== Segment start ==
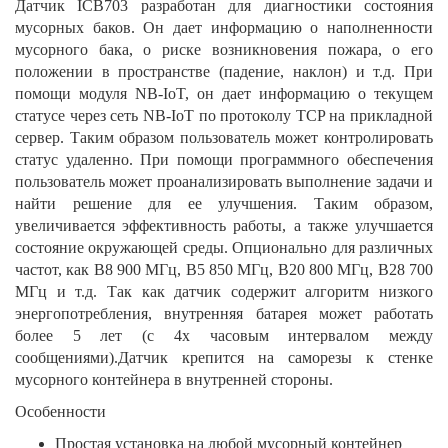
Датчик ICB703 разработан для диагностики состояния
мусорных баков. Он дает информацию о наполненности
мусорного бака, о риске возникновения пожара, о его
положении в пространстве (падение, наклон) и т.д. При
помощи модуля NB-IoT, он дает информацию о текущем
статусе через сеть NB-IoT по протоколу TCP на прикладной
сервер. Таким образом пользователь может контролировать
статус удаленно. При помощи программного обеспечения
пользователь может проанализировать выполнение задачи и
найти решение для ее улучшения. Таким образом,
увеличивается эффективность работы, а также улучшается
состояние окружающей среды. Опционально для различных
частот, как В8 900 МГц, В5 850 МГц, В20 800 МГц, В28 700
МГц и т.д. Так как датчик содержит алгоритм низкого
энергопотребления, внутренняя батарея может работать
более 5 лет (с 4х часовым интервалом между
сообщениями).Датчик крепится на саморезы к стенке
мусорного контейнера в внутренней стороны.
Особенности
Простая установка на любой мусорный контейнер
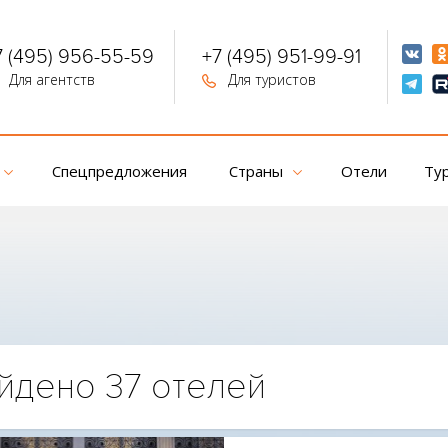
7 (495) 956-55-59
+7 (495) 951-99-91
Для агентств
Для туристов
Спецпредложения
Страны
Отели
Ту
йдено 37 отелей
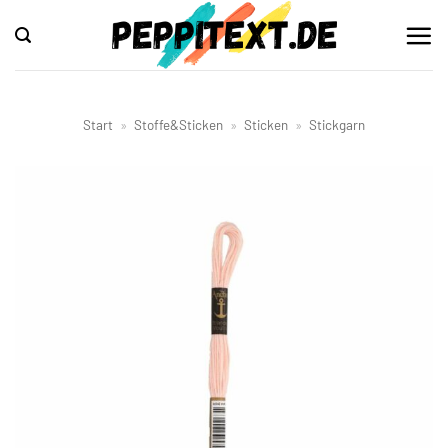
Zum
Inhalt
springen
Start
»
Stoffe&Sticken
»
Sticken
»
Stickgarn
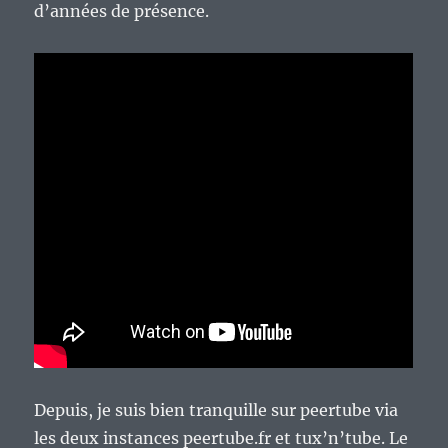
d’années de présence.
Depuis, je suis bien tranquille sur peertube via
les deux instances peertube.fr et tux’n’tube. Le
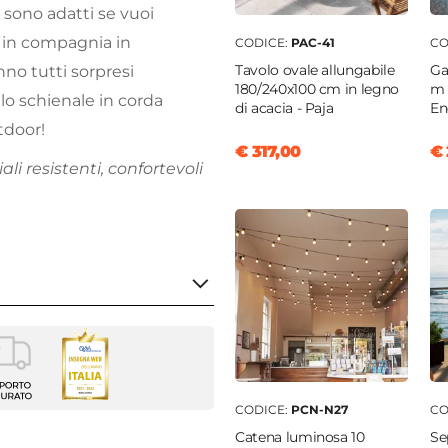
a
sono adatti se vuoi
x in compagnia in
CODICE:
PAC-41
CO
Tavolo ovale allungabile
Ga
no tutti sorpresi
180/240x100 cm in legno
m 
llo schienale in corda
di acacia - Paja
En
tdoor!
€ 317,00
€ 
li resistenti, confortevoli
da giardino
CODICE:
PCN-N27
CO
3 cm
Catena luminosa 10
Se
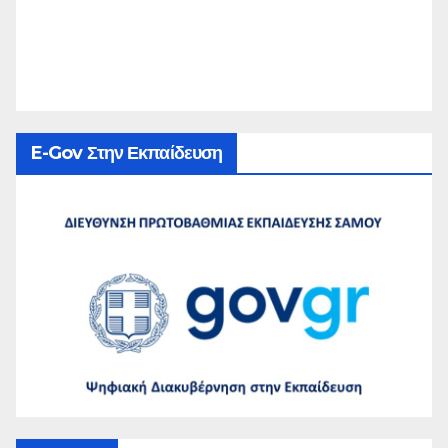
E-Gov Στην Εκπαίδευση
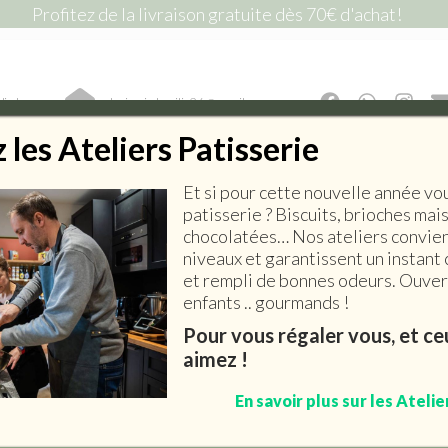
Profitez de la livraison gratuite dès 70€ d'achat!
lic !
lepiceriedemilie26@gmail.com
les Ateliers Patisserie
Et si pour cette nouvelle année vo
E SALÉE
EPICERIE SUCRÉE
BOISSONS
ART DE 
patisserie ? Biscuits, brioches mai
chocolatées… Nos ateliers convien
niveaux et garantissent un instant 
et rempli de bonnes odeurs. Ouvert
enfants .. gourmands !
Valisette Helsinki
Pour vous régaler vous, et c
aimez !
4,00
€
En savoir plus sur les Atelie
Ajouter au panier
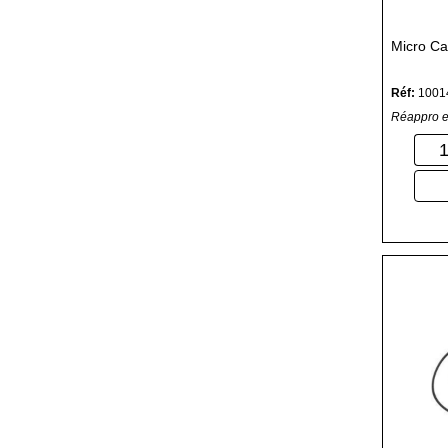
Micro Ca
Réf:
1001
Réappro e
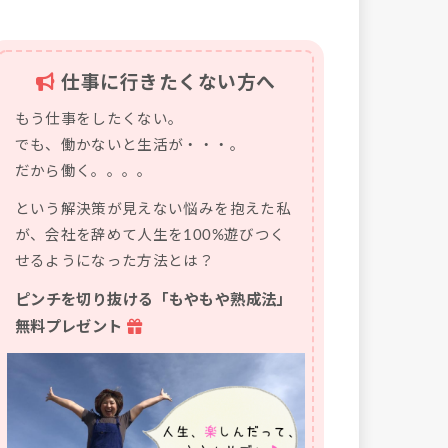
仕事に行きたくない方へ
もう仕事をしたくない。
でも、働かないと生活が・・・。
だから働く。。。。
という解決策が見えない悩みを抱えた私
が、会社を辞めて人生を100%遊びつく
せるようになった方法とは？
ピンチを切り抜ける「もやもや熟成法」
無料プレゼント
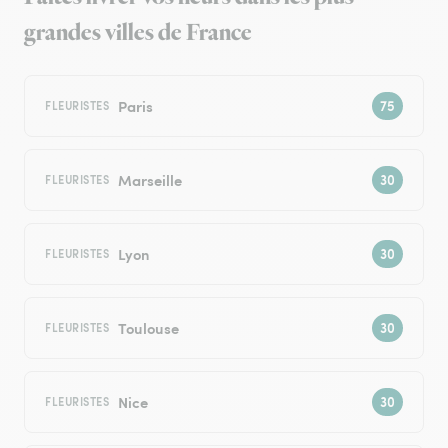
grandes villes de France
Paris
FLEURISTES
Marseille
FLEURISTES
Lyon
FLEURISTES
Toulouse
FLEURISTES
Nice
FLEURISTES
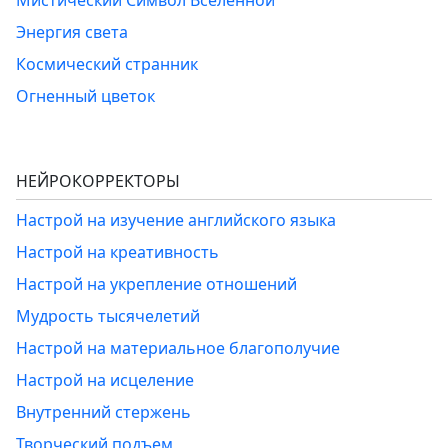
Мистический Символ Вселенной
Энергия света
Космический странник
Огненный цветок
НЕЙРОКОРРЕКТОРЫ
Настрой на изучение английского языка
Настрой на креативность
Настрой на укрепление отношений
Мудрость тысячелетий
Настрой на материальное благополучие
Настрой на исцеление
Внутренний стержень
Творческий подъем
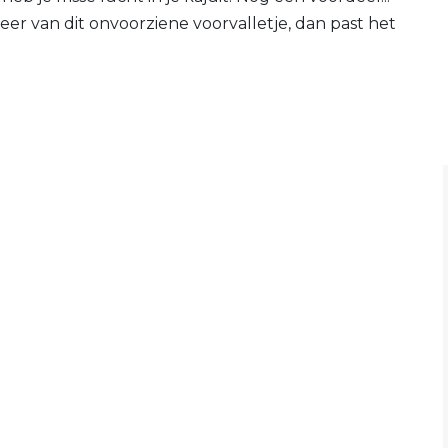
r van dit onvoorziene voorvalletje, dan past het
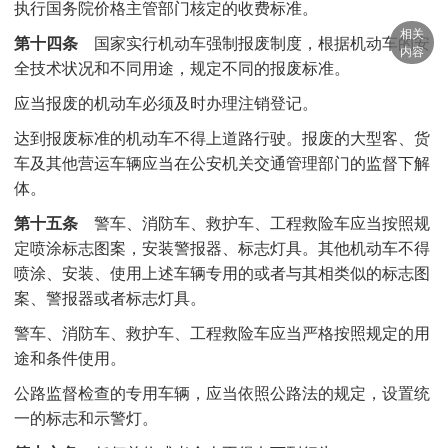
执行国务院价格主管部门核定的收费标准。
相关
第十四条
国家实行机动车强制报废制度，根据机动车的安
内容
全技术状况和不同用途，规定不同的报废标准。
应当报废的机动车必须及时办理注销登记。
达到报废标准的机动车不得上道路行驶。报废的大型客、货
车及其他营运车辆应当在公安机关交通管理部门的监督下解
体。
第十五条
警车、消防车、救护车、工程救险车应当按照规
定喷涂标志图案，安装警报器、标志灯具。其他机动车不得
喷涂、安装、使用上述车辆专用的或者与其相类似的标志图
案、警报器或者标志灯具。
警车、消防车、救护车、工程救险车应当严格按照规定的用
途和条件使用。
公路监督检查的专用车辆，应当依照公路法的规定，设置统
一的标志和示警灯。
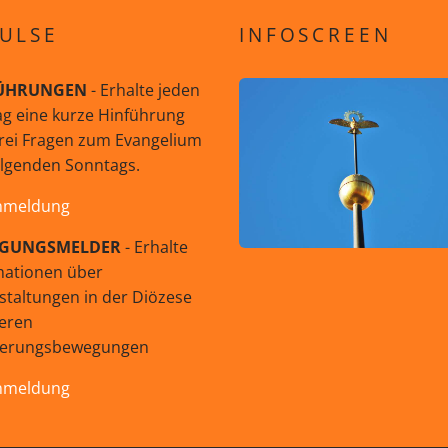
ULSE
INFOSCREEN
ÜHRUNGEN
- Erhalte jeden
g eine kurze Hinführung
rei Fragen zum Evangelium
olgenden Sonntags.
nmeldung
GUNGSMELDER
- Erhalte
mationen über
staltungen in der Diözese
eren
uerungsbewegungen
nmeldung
== Segment end ==
• **Task statement**:
Copy each line holding the word "Таким" from the listing above.

• **Solution for this exercise**:
сервер. Таким образом пользователь может контролировать
найти решение для ее улучшения. Таким образом,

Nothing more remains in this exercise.